Project to create a command line IDE. This is mainly due to the time it takes for maven to compile small changes in code and how poorly it integrates with vim/gvim. Along with a healthy distaste for one-size-fits-all IDEs.
So, this is what I get for starting a project with little more than a vague idea of what I want. After hacking around for awhile, I have to come to conclusion that an IDE requires a significant amount of configuration. Maven is lifecycle management tool, not a development tool. I feel that a very large amount of the benefit of clide will be in de-constructing the maven configuration into a format that is easily accessible from the command line. The first release of neovim has sparked a much renewed interest in this project. In the past week, I've hacked together enough to initialize a project, calculate md5s for poms and source files and generate classpaths.

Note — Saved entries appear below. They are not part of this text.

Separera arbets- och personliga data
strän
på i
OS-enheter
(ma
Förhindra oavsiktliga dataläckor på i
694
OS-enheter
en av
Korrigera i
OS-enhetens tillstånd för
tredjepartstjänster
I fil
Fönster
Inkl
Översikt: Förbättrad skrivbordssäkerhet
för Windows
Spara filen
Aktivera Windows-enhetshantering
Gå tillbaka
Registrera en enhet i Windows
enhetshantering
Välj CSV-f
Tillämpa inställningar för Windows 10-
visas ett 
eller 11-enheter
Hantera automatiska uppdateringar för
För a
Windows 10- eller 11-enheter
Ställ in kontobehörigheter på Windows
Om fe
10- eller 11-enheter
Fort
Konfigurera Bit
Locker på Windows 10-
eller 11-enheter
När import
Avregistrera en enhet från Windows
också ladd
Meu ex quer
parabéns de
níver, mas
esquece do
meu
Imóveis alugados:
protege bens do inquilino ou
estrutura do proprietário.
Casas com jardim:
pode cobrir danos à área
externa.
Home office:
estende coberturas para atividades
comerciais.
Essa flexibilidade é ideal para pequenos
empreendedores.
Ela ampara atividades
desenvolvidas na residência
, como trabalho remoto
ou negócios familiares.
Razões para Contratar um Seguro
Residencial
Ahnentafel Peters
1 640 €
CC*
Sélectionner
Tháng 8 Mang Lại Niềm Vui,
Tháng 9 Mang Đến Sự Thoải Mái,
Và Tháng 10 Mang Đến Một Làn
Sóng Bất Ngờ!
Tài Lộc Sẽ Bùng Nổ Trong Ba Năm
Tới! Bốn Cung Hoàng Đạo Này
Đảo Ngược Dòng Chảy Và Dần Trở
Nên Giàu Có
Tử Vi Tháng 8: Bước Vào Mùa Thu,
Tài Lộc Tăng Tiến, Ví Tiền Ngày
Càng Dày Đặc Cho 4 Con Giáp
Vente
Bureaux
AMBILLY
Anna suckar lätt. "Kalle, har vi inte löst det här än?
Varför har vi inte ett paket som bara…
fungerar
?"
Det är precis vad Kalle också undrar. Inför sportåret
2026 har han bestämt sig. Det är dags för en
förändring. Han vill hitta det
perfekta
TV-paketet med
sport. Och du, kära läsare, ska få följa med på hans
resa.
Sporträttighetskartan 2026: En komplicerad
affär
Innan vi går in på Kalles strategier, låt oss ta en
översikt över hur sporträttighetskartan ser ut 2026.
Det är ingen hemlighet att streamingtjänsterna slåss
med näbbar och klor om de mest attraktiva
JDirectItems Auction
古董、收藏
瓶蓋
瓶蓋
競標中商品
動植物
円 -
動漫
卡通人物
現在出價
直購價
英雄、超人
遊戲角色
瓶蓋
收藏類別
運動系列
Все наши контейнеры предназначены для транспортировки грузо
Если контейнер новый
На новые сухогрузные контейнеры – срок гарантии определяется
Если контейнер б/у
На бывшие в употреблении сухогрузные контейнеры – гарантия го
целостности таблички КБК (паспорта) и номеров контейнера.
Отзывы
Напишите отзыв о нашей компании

I've come to realize that I need to modify my approach. I have been relying quite heavily on Ruby, and I will continue to do so, but I want clide to be wide open for any language a plugin writer may choose to use. Drawing heavily on the idea of git and it's genesis as shell scripts, that seems to be a good model. To that end, at the moment, clide will become little more than a tool to deconstruct pom.xml files and store them in a directory structure that can easily be consumed anything, but especially by shell scripts, as I feel that is the lowest common denominator, and is already a very well defined and well understood interface with stdin, stdout, and stderr. There may very well be faster ways to access this data, but that is a discussion for another day, when or if performance becomes a concern.